His ability to finish at the net is perhaps the most impressive of his weapons. Serena Williams’ coach Patrick Mouratoglou has a tennis academy from which Tsitsipas refined much of his young game. Someone close to that experience says Mouratoglou reached-out to the Greek mainly when he saw how the kid could finish at the net, in his young teen years.

This kid is a beast, with touch, class and so much warrior spirit that we need, naturally, for him to emerge from this bottom-half and play the dark knight from above. That would be a classic. Remember: Stefanos got the better of Novak in Toronto where the 20 year-old beat four top-ten players to reach the final where he lost to Nadal.

Great stuff from the Fed/Tsitsi match that kept me up most of the night (started at midnight here, so you do the math. Uhg). I was a little early in my prediction of Federer seeing a drop in form, leading to a potential loss, but I knew it was coming.

He could not, for his tournament life, make a pass on the constantly approaching Tsitsipas or, as we know, break serve. That was tough to watch. Tsitsipas created much of the carnage, but Federer just didn’t have that depth. The FH went away, as well.

None of this is very surprising, at least here at Mcshow Blog.

The RBA story is remarkable. He outlasts the Croat in true RBA fashion: brilliant fighter is the Spaniard. Inspired. I guess the career stat there is RBA has been in 9-10 major R16 matches in his solid career, but never made a QF. There was some talk of how difficult his draws have been over the years. Just a brutal luck of the draw. And he had to beat a big boy to reach this QF. I’m so happy for him. I like his tennis, period. But his story hits home, too. He lost his mom last year; his dad has battled health, as well. Losing a parent relatively early like that is no bueno.

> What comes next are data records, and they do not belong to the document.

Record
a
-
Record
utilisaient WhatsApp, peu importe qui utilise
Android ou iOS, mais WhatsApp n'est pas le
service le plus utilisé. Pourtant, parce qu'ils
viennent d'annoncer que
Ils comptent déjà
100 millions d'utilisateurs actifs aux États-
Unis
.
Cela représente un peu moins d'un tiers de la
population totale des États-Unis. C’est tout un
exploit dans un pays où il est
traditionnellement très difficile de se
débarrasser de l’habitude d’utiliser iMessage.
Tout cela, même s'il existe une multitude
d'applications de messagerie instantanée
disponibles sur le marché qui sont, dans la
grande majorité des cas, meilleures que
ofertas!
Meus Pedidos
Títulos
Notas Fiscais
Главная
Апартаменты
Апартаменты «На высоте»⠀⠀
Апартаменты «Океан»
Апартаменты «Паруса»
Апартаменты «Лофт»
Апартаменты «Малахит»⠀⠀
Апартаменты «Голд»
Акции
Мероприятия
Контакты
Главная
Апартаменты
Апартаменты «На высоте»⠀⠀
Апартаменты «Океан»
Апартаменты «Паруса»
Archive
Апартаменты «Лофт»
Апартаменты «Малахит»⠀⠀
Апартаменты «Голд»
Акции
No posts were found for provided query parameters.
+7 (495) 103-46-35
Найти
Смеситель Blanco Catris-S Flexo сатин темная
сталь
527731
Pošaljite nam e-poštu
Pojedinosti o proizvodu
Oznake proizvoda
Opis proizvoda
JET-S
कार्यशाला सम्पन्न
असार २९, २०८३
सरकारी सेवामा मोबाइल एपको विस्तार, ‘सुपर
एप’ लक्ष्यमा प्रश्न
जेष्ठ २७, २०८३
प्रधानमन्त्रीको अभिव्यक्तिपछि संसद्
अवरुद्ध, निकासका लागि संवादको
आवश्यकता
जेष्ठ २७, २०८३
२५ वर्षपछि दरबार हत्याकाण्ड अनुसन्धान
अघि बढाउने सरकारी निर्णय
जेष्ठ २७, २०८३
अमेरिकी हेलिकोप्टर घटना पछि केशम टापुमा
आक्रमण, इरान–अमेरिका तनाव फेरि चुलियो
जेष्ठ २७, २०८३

Speaking of luck of the draw and no bueno . . . cue the gif . . .


Hahahahahahahahahahahahahahaahah. GTFOH.

By the way, how about all of those shots of Dimitrov’s box yesterday where an absolutely distraught Agassi, sitting next to Vallverdu, practically crying in the wake of that performance. Missed the memo that Andre was in that camp. Lol.

And Tiafoe is probably pretty much debris at this point. If he’s got the legs to stay with Nadal, he could do some damage, but this young American has played some long matches (two five-setters) and looks a bit cracked. We can hope he has it in him to bring carnage to that QF, but the chair of that QF or maybe even the tournament director will likely step-in somehow and get Fraudal through, either way. Look at that draw, folks. Embarrassing.

I’ll be back later.

2 thoughts on “Tsitsipas, Bautista Agut, Tiafoe … What’s Going on Here?

  1. Clint Grike

    Well, well, well…. I was sad to see the ancient one go out as I reckon he would have taken care of nadal in the semi (though I would have expected djokovic to prevail in the final). Realistically I saw this as Roger’s last serious chance at a slam. And I don’t see Tsitsipas troubling rafa. After that high there’s bound to be a low. But the Greek… he looks like the real deal alright! I haven’t been this excited about a young player since my then hero Pistol Pete’s wimbledon defeat to a swiss youngster by the name of Federer. The king is dead, long live the king!
    Zverev on the other hand… how do you go from the way he played in the London final to that? What a clown. I tipped coric to win that quarter not because I thing the mini-djokovic is anything special; but because zverev is what he is. At this point until he actually wins a slam I can’t think of him as even a possible contender. He’s in that category now with dimitrov: any analysis of his chances in a meaningful GS match is pointless. Any hope invested in this guy is throwing good money after bad.